Excesso de MPs preocupa Senado

Quinta, 14 de Abril de 2005 às 08:15, por: CdB

O presidente do Senado, Renan Calheiros, manifestou nesta quarta-feira sua preocupação com o excesso de Medidas Provisórias editadas pelo Planalto, que acabam trancando a pauta da Casa. Chegou a apelar às lideranças partidárias para que cheguem a um acordo definitivo em relação ao assunto. O senador Jefferson Peres (PDT-AM) também pediu “providências urgentes” para que o Congresso não fique paralisado. E o líder do PSDB, Arthur Virgílio (AM), aplaudiu o que chamou de “puxão de orelhas” de Renan Calheiros no governo.

O senador Antonio Carlos Magalhães (PFL-BA), presidente da comissão mista que examina novas regras para a tramitação de MPs, elogiou a iniciativa de Renan e salientou que não há interesse do Planalto em abrir mão da prerrogativa de editar medidas provisórias. Ele sugeriu que Renan estabeleça um prazo máximo, de 15 dias, por exemplo, para regulamentação da edição das MPs. 
 
Renan defendeu uma revisão no acordo firmado entre os líderes para que transcorram três sessões deliberativas, antes de uma medida provisória ser votada pelo Plenário. Ele opinou que tal medida tem contribuído para o acúmulo de MPs na pauta do Senado, que hoje chegam a 54. Nesse aspecto, o líder do PFL, senador José Agripino (RN) defendeu a manutenção do prazo de três sessões deliberativas, por entender que o período é fundamental na busca um entendimento em torno da MP. Na sua avaliação, as comissões mistas que deveriam analisar previamente as medidas provisórias nunca se reúnem.

O senador Aloizio Mercadante (PT-SP) lembrou o compromisso que existe entre os líderes de que toda medida provisória teria o prazo de, pelo menos, três dias para debate antes da votação. O senador Eduardo Suplicy (PT-SP), por sua vez, sugeriu que o presidente do Senado, Renan Calheiros, mediasse um diálogo entre o Legislativo e o Executivo para solucionar o problema de excesso de MPs. O senador Osmar Dias (PDT-PR) propôs que nenhuma MP entre em vigor antes da análise da comissão mista, no tocante aos requisitos de urgência e relevância.
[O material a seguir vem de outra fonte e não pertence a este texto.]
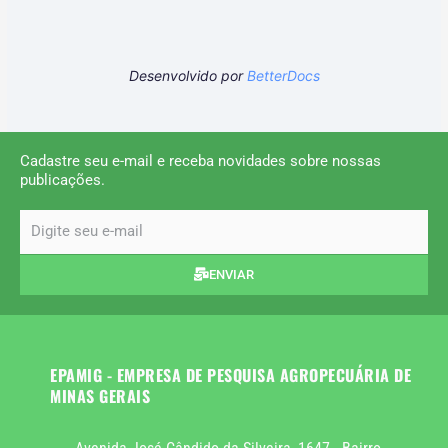
Desenvolvido por
BetterDocs
Cadastre seu e-mail e receba novidades sobre nossas
publicações.
email
ENVIAR
EPAMIG - EMPRESA DE PESQUISA AGROPECUÁRIA DE
MINAS GERAIS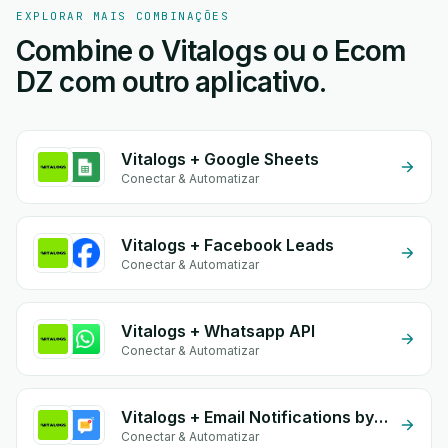
EXPLORAR MAIS COMBINAÇÕES
Combine o Vitalogs ou o Ecom
DZ com outro aplicativo.
Vitalogs + Google Sheets
Conectar & Automatizar
Vitalogs + Facebook Leads
Conectar & Automatizar
Vitalogs + Whatsapp API
Conectar & Automatizar
Vitalogs + Email Notifications by eGrow
Conectar & Automatizar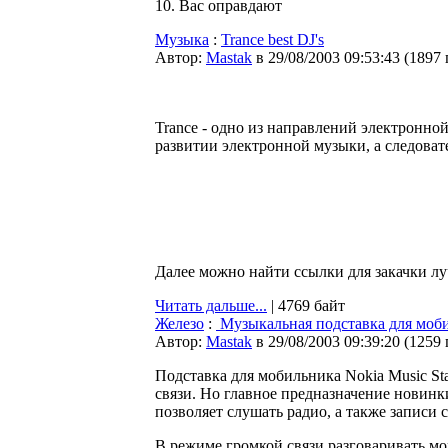
10. Вас опpавдают
Музыка
:
Trance best DJ's
Автор:
Мastak
в 29/08/2003 09:53:43
(
1897
Trance - одно из направлений электронно
развитии электронной музыки, а следоват
Далее можно найти ссылки для закачки л
Читать дальше...
| 4769 байт
Железо
:
Музыкальная подставка для моб
Автор:
Мastak
в 29/08/2003 09:39:20
(
1259
Подставка для мобильника Nokia Music St
связи. Но главное предназначение новинки,
позволяет слушать радио, а также записи 
В режиме громкой связи разговаривать мо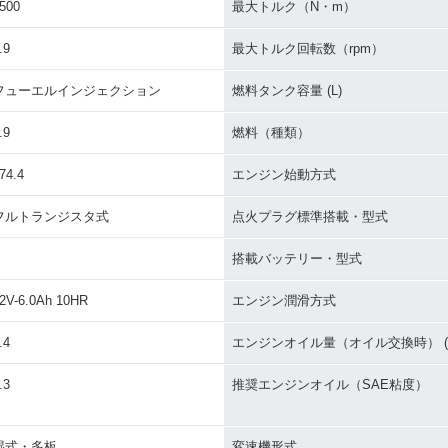
500
最大トルク（N・m）
.9
最大トルク回転数（rpm）
フューエルインジェクション
燃料タンク容量 (L)
.9
燃料（種類）
74.4
エンジン始動方式
フルトランジスタ式
点火プラグ標準搭載・型式
搭載バッテリー・型式
2V-6.0Ah 10HR
エンジン潤滑方式
.4
エンジンオイル量（オイル交換時） (L
.3
推奨エンジンオイル（SAE粘度）
湿式・多板
変速機形式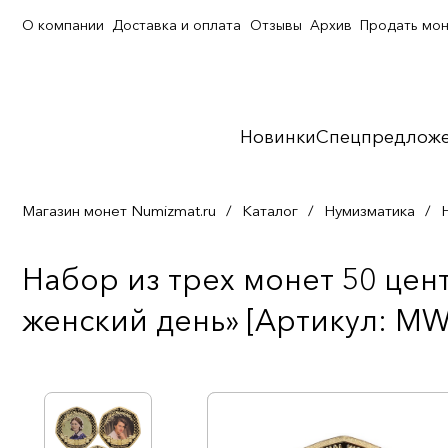
О компании
Доставка и оплата
Отзывы
Архив
Продать мо
Новинки
Спецпредлож
Магазин монет Numizmat.ru
/
Каталог
/
Нумизматика
/
Набор из трех монет 50 це
женский день» [Артикул: MW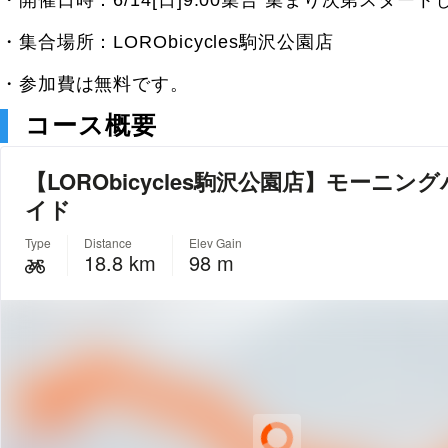
・開催日時：6/14[日]9:00集合 集まり次第スター
・集合場所：LORObicycles駒沢公園店
・参加費は無料です。
コース概要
Caso esses não sejam aprovados, acrescentou, a MP deveria ser transformada em projeto de lei.

O senador Edison Lobão (PFL-MA) recomendou ao Congresso que use a prerrogativa estabelecida no artigo 62 da Constituição de rejeitar a admissibilidade de MPs  consideradas irrelevantes ou não urgentes. Para ele, só 10% das medidas seriam admissíveis, segundo esses pressupostos.- Vamos agir com rigor e corajosamente, tomando uma posição política, para frear essa situação abusiva - aconselhou Lobão, que criticou o governo por tratar, nas MPs, de temas que a Constituição veda a esse instrumento legislativo.
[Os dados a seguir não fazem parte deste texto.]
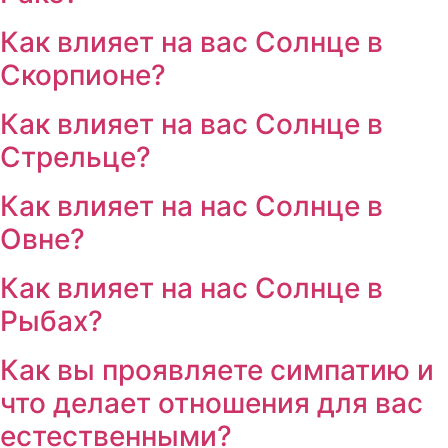
Как влияет на вас Солнце в
Скорпионе?
Как влияет на вас Солнце в
Стрельце?
Как влияет на нас Солнце в
Овне?
Как влияет на нас Солнце в
Рыбах?
Как вы проявляете симпатию и
что делает отношения для вас
естественными?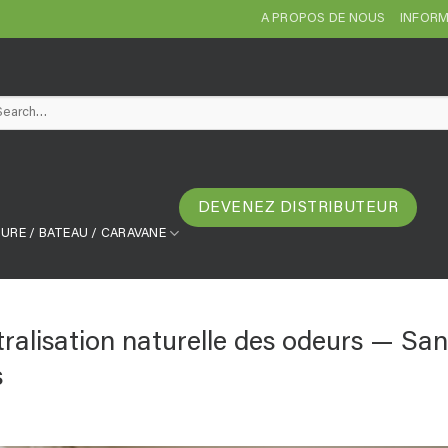
A PROPOS DE NOUS
INFORM
arch
DEVENEZ DISTRIBUTEUR
URE / BATEAU / CARAVANE
tralisation naturelle des odeurs — Sa
s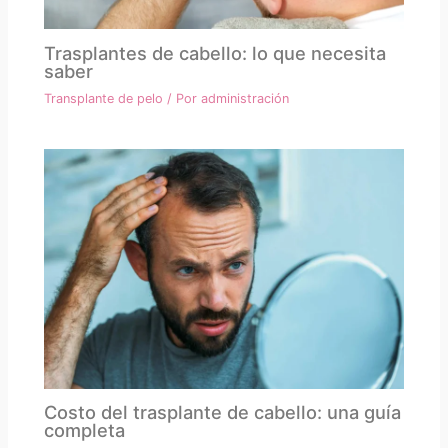
Trasplantes de cabello: lo que necesita
saber
Transplante de pelo
/ Por
administración
Costo del trasplante de cabello: una guía
completa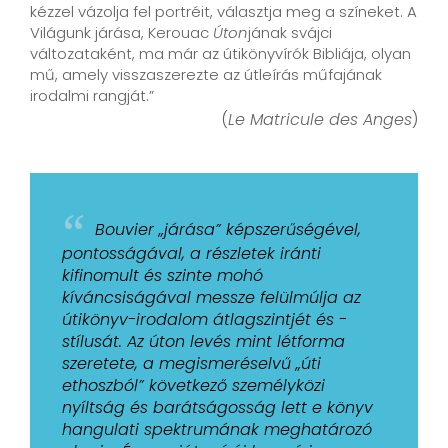
kézzel vázolja fel portréit, választja meg a színeket. A
Világunk járása, Kerouac
Úton
jának svájci
változataként, ma már az útikönyvírók Bibliája, olyan
mű, amely visszaszerezte az útleírás műfajának
irodalmi rangját.”
(
Le Matricule des Anges
)
“
Bouvier „járása” képszerűségével,
pontosságával, a részletek iránti
kifinomult és szinte mohó
kíváncsiságával messze felülmúlja az
útikönyv-irodalom átlagszintjét és -
stílusát. Az úton levés mint létforma
szeretete, a megismeréselvű „úti
ethoszból” következő személyközi
nyíltság és barátságosság lett e könyv
hangulati spektrumának meghatározó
O senador Tião Viana (PT-AC) declarou concordar com as reclamações de seus colegas e sugeriu que o Senado use suas prerrogativas constitucionais, mas lembrou que há o recurso de transformação das MPs em projetos de lei, se julgadas não relevantes ou não urgentes.
Para José Agripino, a saída é estabelecer que uma MP só passe a ter eficácia, ou seja, a valer, depois de examinados os critérios de relevância e urgência. Já a senadora Heloísa Helena (PSOL-AL) chamou a atenção do Congresso para a responsabilidade que tem em  barrar MPs não urgentes e não relevantes, deixando de lado conveniências e a "promiscuidade" política.